The Beatles Box Set, The Beatles In Mono, 2009



This one has been a long time in the making. I decided that I should review the newly mastered Beatles catalog and evaluate them for myself. I’ve been listening to the new Beatles remasters in both stereo and mono, and comparing to earlier CDs as well as vinyl copies. This has been happening on and off since late November, and I’m now ready to draw some conclusions. Well, sort of conclusions, anyway.

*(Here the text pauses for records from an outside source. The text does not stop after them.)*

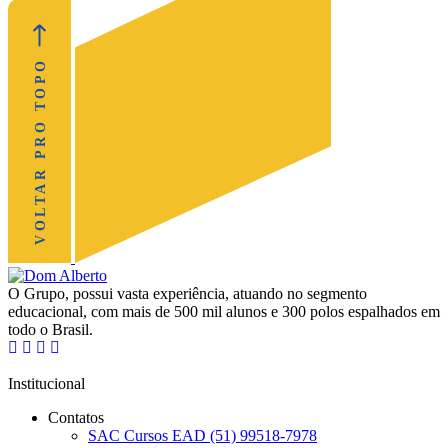
VOLTAR PRO TOPO
O Grupo, possui vasta experiência, atuando no segmento
educacional, com mais de 500 mil alunos e 300 polos espalhados em
todo o Brasil.
Institucional
Contatos
SAC Cursos EAD (51) 99518-7978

For those of you who don’t appreciate the weird permutations that are the Beatles catalog, a brief review. In the 1960s the original Beatles LPs and singles were released in the UK by Parlophone. The same music in different packaging configurations was released in the US by Capitol (VeeJay released the first Beatles singles and LP in the US, but Capitol got the distribution deal rather quickly, and reissued all of the VeeJay material later). The Beatles LPs in the US and the UK were quite different all the way until Sgt. Pepper’s Lonely Hearts Club Band, the first LP to be released with the exact same songs and running order in the US and UK. In 1987 when the Beatles catalog was at last released on CD, the UK LPs were released on CD worldwide. Also in 1987, the two-CD Past Masters sets were established, which collected singles and EP tracks that never made it to a UK LP. Many of the Past Masters tracks had been LP tracks in the US. Since 1987 the entire “official” catalog consisted of 16 CDs, the 13 original UK LPs (with the White Album on 2 CDs), and the 2 Past Masters CDs. Since 1987, quite a bit of “new” and recycled material has been released, including the three 2-CD Anthology sets of outtakes, demos and alternates, the Live At The BBC 2-CD set, and the recent (2004) release of the Capitol Albums Vol. 1 and 2, two 4-CD sets that present the pre-Sgt. Pepper material as it was packaged in the US, with each LP in both stereo and mono versions.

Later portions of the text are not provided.